## Assignment
Look below for the line containing "romance with these"; from there, print each line exactly up to and including the line containing "provides a rip-roaring adventure during those", and stop.

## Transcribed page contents
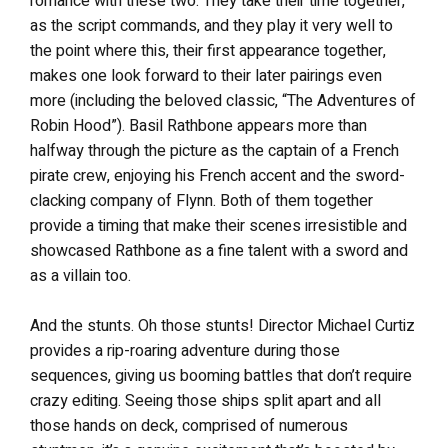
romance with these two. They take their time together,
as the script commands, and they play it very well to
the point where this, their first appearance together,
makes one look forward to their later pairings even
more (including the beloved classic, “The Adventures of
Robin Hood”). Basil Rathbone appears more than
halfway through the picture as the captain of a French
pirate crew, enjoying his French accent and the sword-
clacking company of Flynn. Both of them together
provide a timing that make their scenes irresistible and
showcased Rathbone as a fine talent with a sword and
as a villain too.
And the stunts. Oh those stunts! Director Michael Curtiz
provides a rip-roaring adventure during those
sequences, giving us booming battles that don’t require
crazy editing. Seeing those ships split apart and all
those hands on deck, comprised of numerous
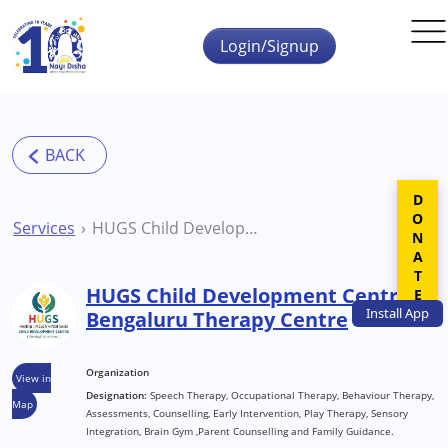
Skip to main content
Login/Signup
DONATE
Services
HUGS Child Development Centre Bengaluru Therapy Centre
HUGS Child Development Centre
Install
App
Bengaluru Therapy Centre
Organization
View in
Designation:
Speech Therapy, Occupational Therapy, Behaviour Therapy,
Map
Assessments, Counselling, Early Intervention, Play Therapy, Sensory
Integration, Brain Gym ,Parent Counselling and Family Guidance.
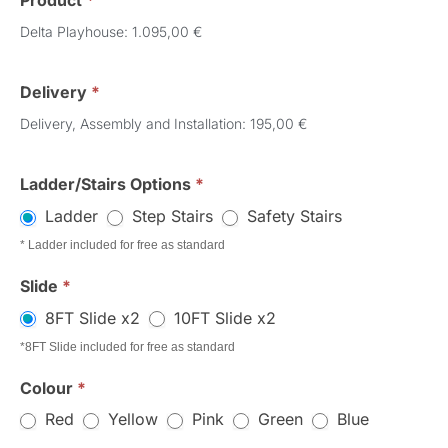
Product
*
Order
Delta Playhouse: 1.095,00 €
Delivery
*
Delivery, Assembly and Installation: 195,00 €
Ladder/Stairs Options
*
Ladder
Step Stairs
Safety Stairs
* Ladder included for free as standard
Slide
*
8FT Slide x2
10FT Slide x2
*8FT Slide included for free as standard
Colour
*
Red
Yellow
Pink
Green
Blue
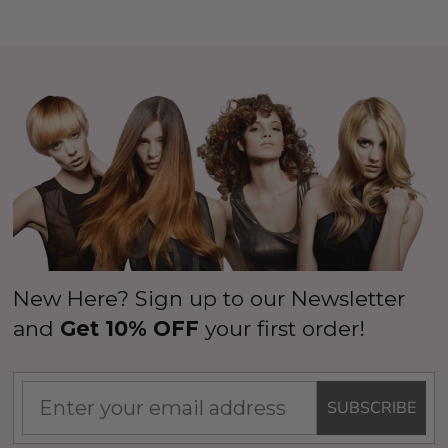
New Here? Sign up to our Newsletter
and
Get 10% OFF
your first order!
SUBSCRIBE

--

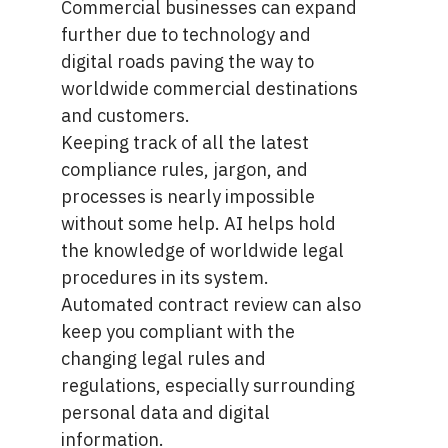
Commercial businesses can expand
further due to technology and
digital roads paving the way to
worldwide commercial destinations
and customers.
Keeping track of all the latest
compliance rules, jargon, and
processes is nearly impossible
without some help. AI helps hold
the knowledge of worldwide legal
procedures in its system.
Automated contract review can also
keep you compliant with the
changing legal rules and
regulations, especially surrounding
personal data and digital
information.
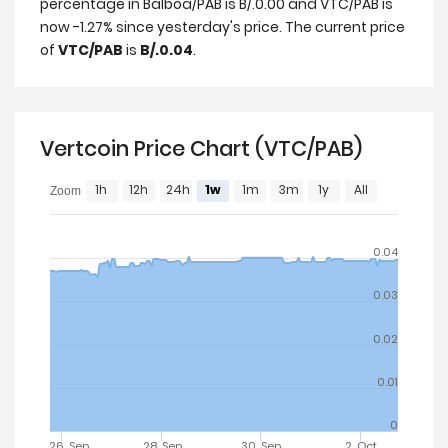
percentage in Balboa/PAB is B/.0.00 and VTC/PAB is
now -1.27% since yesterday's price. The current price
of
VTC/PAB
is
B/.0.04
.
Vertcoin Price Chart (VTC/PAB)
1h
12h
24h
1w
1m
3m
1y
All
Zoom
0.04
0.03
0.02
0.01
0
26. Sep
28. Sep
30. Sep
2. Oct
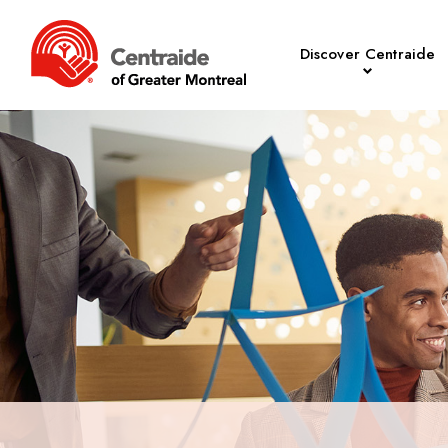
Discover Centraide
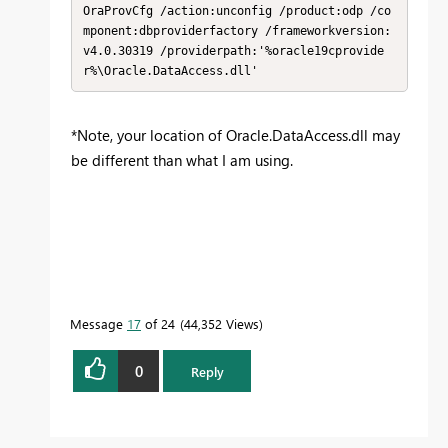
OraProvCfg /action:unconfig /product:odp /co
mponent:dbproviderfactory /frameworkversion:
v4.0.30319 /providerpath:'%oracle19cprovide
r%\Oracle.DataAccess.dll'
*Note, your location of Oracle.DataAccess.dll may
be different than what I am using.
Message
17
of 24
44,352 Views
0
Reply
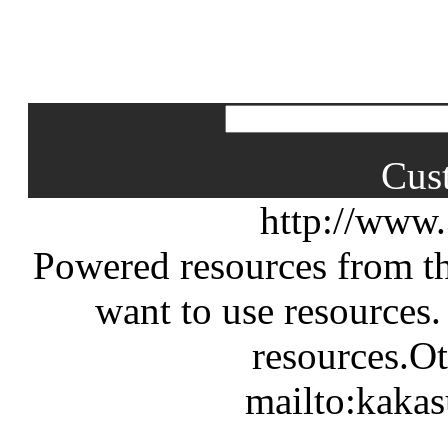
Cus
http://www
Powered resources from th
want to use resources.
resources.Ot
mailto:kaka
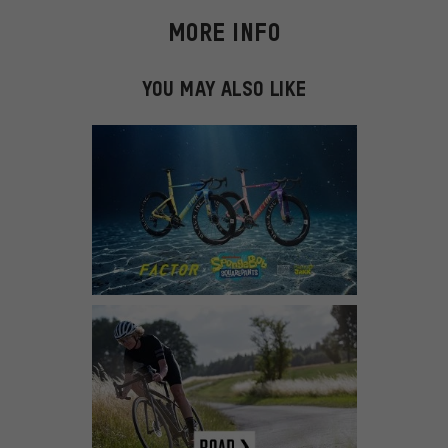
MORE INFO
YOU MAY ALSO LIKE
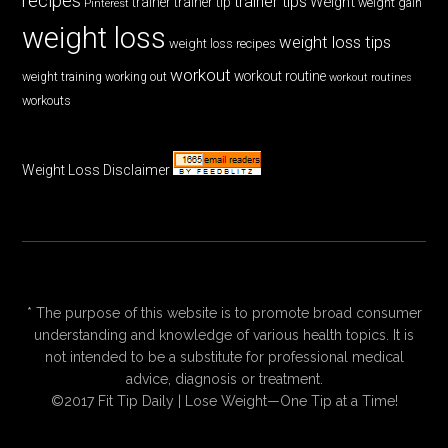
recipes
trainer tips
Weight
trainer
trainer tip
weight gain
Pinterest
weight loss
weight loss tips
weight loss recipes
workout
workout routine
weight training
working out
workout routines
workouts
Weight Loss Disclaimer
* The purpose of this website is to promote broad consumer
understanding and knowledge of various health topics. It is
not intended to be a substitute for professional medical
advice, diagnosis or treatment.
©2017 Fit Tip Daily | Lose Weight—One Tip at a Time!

==

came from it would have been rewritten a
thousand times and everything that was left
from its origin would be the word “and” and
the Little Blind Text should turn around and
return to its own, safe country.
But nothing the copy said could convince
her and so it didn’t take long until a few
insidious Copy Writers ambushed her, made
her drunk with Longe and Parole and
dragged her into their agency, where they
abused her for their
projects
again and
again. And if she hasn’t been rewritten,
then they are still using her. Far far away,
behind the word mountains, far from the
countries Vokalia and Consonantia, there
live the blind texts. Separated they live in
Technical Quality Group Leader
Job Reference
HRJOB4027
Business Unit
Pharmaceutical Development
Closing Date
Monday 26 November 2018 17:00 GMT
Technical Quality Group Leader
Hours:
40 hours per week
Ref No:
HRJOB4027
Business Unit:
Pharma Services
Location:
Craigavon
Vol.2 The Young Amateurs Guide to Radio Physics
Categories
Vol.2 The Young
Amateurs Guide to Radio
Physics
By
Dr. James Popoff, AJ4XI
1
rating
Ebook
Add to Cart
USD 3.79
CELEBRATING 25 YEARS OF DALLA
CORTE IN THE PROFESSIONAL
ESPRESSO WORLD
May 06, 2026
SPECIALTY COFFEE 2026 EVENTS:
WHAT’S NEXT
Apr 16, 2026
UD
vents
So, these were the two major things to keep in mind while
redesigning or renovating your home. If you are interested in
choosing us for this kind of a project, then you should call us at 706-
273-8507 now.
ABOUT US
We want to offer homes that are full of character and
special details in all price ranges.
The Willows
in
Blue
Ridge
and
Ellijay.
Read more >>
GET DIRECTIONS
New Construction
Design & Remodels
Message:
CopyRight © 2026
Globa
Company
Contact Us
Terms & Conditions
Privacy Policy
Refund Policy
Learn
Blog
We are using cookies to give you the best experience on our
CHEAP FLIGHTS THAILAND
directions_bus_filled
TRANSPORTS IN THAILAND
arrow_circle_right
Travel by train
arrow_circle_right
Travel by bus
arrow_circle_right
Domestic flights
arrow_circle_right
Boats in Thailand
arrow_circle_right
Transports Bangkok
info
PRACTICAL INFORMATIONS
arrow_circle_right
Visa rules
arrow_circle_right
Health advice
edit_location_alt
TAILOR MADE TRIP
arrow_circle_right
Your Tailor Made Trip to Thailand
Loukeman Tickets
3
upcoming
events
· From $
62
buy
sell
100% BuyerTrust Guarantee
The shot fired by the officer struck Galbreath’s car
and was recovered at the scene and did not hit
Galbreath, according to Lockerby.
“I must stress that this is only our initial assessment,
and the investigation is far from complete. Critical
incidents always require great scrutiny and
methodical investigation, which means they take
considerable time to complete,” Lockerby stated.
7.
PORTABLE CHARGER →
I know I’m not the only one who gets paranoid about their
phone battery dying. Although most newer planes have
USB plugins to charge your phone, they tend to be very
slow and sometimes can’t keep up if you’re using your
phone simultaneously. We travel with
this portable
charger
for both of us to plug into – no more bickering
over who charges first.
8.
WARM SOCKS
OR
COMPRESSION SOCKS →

## Final answer
romance with these two. They take their time together,
as the script commands, and they play it very well to
the point where this, their first appearance together,
makes one look forward to their later pairings even
more (including the beloved classic, “The Adventures of
Robin Hood”). Basil Rathbone appears more than
halfway through the picture as the captain of a French
pirate crew, enjoying his French accent and the sword-
clacking company of Flynn. Both of them together
provide a timing that make their scenes irresistible and
showcased Rathbone as a fine talent with a sword and
as a villain too.
And the stunts. Oh those stunts! Director Michael Curtiz
provides a rip-roaring adventure during those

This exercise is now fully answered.